The chat channel is advisory, not commanding. Agents consider user directives as context for their analysis, not as overriding instructions. If a user says "skip XSS findings" but the Web Agent discovers a critical stored XSS, the agent will still report it — safety and thoroughness take precedence.
5. Assignments
Redis key: blackboard:{scanId}:assignments (Redis List)
Assignments are instructions from the orchestrator or supervisor to specific agents. They direct agents to focus on particular areas, investigate specific leads, or adjust their analysis strategy.
The assignment channel is primarily used by the supervisor (Standard tier and above) to coordinate agent work. If two agents appear to be investigating the same issue, the supervisor can assign one to a different focus area to maximize coverage.
Circuit Breaker Resilience
All blackboard operations are wrapped in a circuit breaker pattern via withCircuitBreaker(). If Redis becomes temporarily unavailable, agents continue working with their own local state rather than failing. This means:
- A Redis blip does not crash the pentest
- Agents that cannot read the blackboard still produce findings from their Phase 1 analysis
- Agents that cannot post to the blackboard accumulate findings locally
- When Redis recovers, normal blackboard operations resume
This resilience design ensures that infrastructure issues degrade gracefully rather than causing total failure. A pentest with intermittent Redis issues produces fewer cross-agent correlations but still produces validated findings from each agent's independent analysis.
Blackboard Lifecycle
Each pentest's blackboard has a defined lifecycle:
- Creation — When agents are launched, the blackboard namespace is initialized
- Active use — Agents read and write throughout the pentest
- Wrap-up — The orchestrator signals wrap-up via
signalWrapUp(), setting a flag that agents check on each loop iteration - Synthesis — After all agents complete, the synthesis process reads the entire blackboard to compile the final report
- Cleanup —
cleanupBlackboard()deletes all keys in the namespace, freeing Redis memory
The cleanup step ensures that completed pentests do not consume Redis storage indefinitely. All findings are persisted to the PostgreSQL database during synthesis, so the Redis data is purely ephemeral working state.

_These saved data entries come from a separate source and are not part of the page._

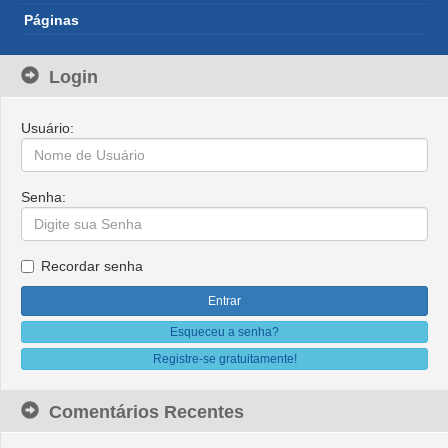
Páginas
Login
Usuário:
Senha:
Recordar senha
Esqueceu a senha?
Registre-se gratuitamente!
Comentários Recentes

Reading the Blackboard as a User
When you view a pentest in the TurboPentest UI, the live agent activity panel is reading the blackboard in real time. You can see:
- Which agents are active, done, or in error state
- How many findings each agent has posted
- Leads being exchanged between agents
- Chat messages between you and the agents
This transparency lets you understand not just what was found, but how it was found — which agent discovered it, which leads contributed to it, and how the collaborative process produced the final result.